Saturday , April 20 2024
Using Twitter, Moonfruit has come up with one of the most brilliant marketing schemes I’ve seen in a long time.

I’m in the Mood for Some #Moonfruit!

This week's post comes from Elisa Peimer, one of Oren Hope's founding partners.

Since I wrote about Twitter a couple of months ago, I’ve been Twittering along – tweeting about music, life, and work, and catching up on friends through their tweets. Occasionally, I like to check out the trending topics to see what people are talking about. Generally, it’s what I expect – Michael Jackson, the political situation in Iran, Wimbledon, or the hot celebrity of the moment.

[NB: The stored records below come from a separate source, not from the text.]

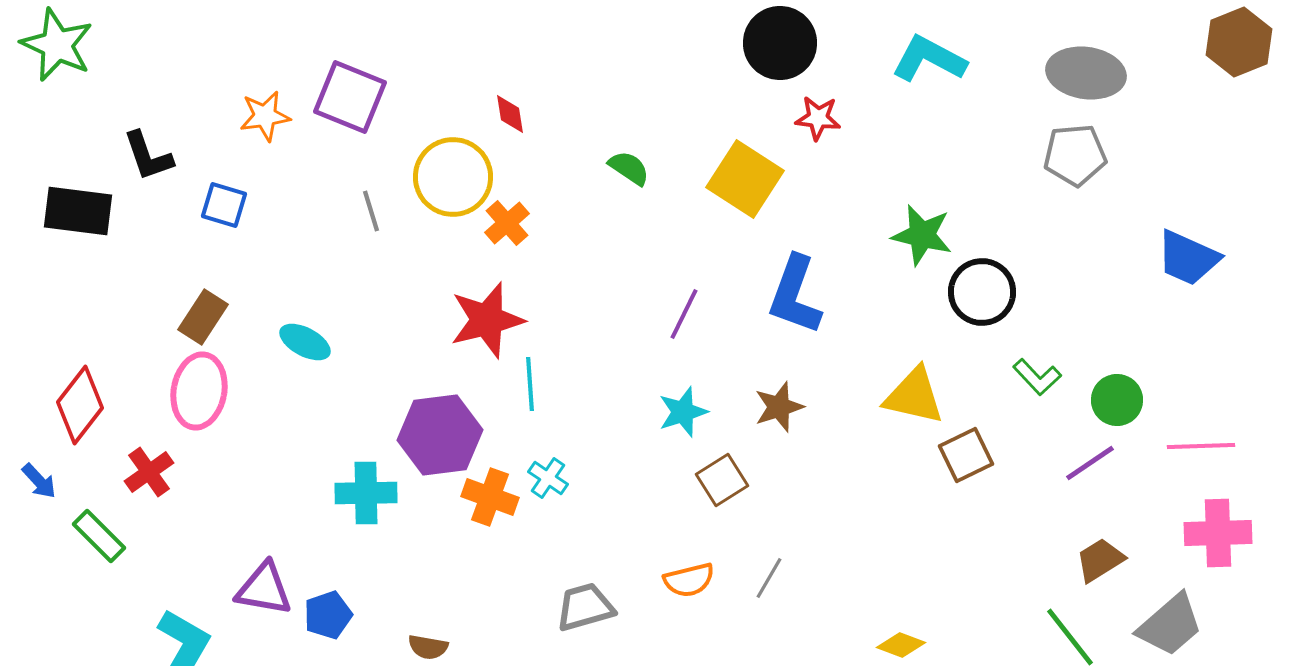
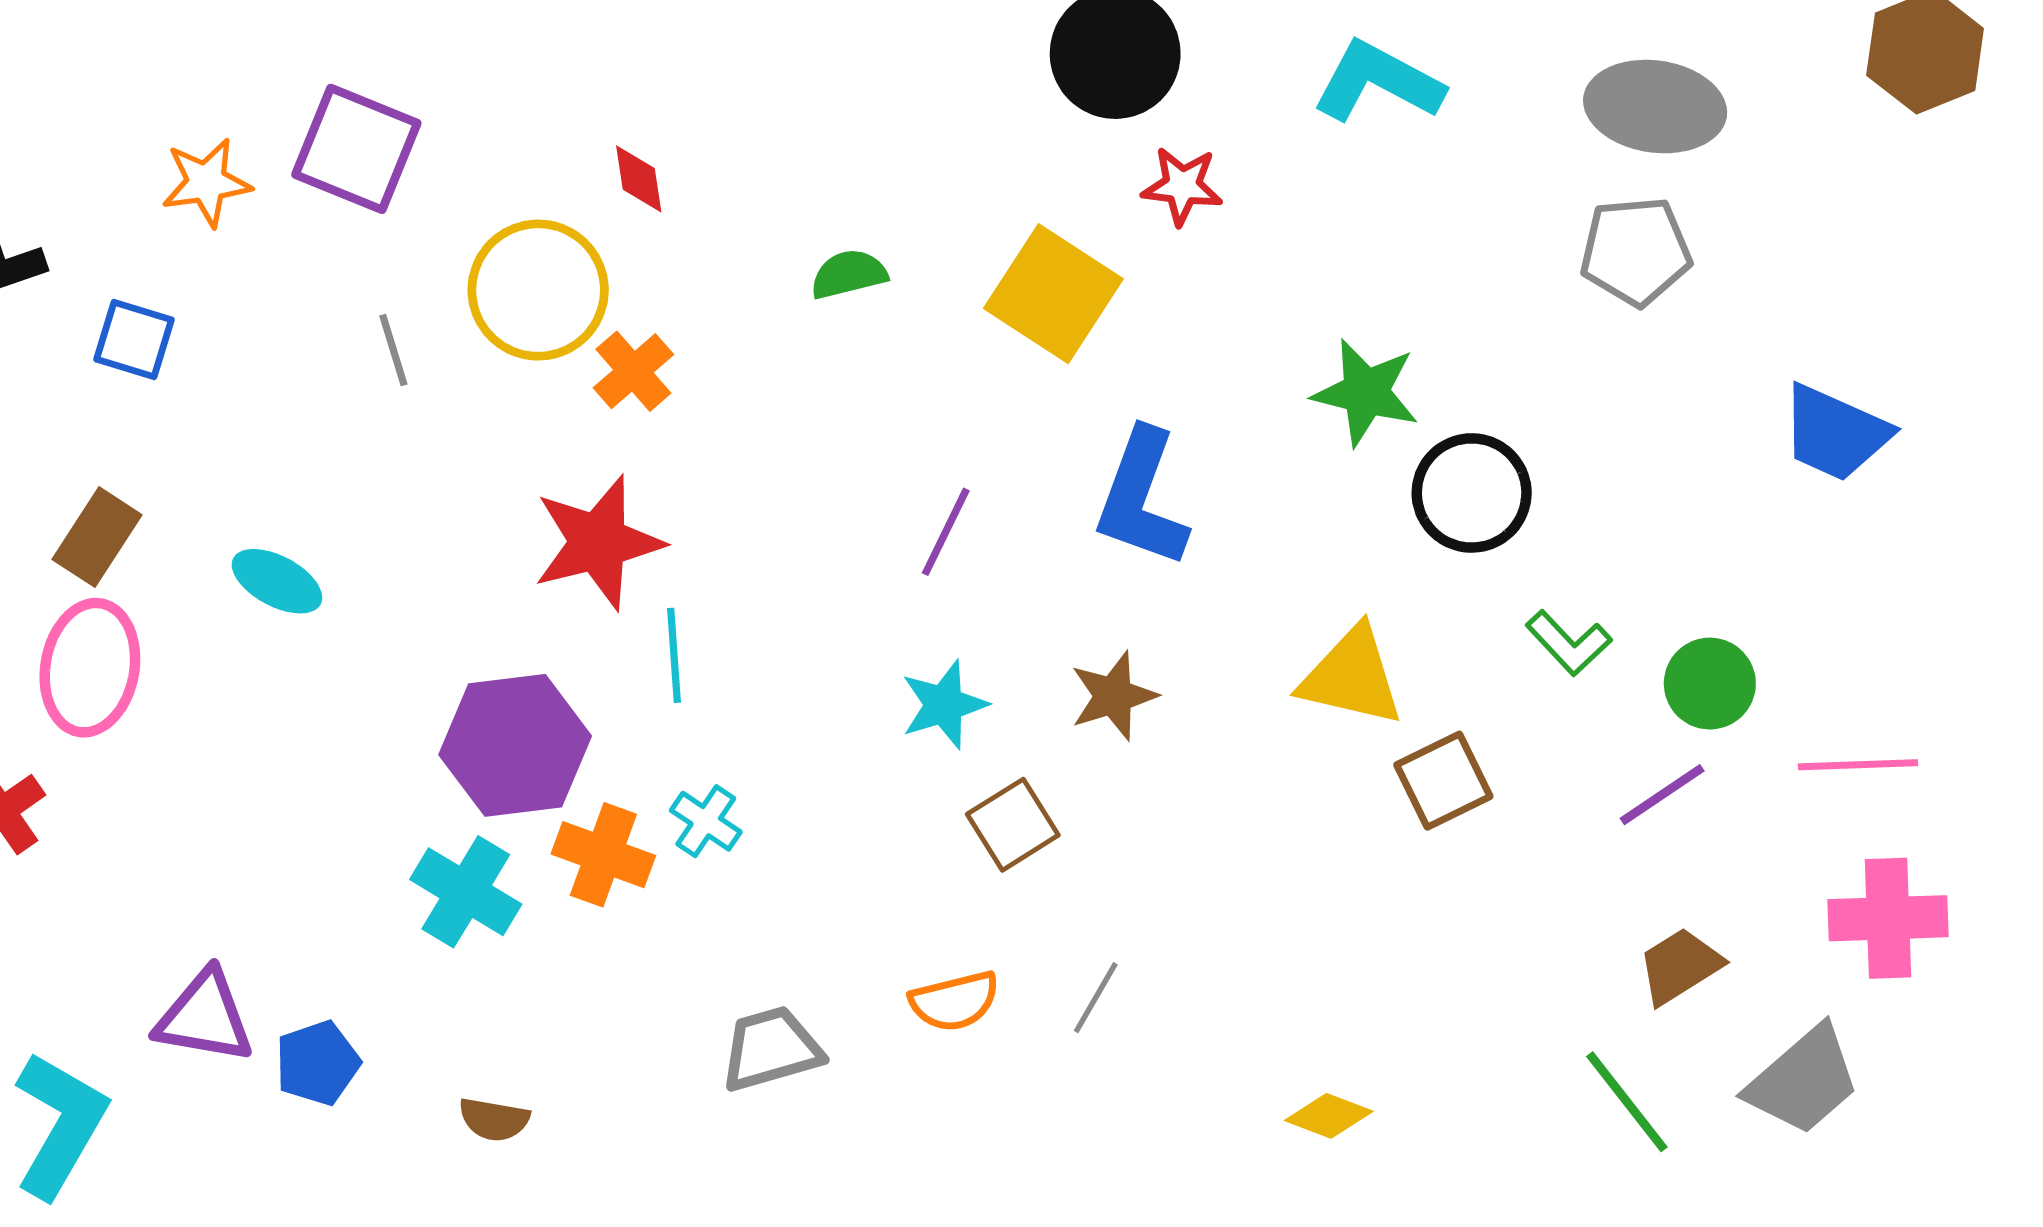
green semicircle: (629, 168) -> (849, 274), turned -48
cyan cross: (366, 493) -> (466, 892), moved, turned 32

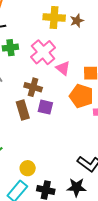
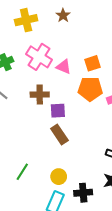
yellow cross: (54, 17) -> (26, 20), moved
brown rectangle: (23, 110) -> (59, 134), moved

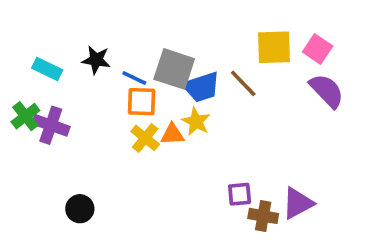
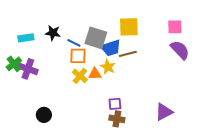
yellow square: (274, 47) -> (129, 27), moved
pink square: (318, 49) -> (175, 27), turned -35
cyan rectangle: (47, 69) -> (26, 38), turned -35
brown line: (243, 83) -> (128, 54), moved, turned -60
purple square: (240, 194) -> (115, 104), moved
brown cross: (263, 216) -> (117, 119), moved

But the other day I saw the top trending topic was something called #moonfruit. What the heck was moonfruit, and why was everybody talking about it? Intrigued, I clicked on over, only to find that moonfruit wasn’t a story at all, or even any kind of discussion. It’s a promotion, run by web development firm Moonfruit.

To celebrate their tenth birthday, they’re giving away a Macbook Pro every day for ten days. To enter, you have to include the tag #moonfruit in your Twitter posts. Each posting is entered into the contest for a random drawing, which means the more posts you include the tag in, the more chances you have to win. Consequently, thousands of people are tagging #moonfruit in their posts, skyrocketing the tag right to the top of the Trending Topics list. Which means it’s on every Twitter user’s front page, which means that people like me, who’ve never heard of Moonfruit, are clicking on it to see what it is.

Moonfruit has managed to get in front of hundreds of thousands of potential clients on one of the world’s most popular websites for two whole weeks, with the kind of promotion that’s so simple it’s been done for ages. It’s the Web 2.0 version of an enter-to-win box – fill out a form, drop in your entry, and hope for the best. Except that now, all you have to do is type the tag into your tweet and you’ve entered the contest. But what makes this so much more powerful is that each entry is shared with all of your Twitter followers, so the contest and the company awareness spread in a classic example of viral marketing.

I have got to say that this is one of the most brilliant marketing schemes I’ve seen in a long time.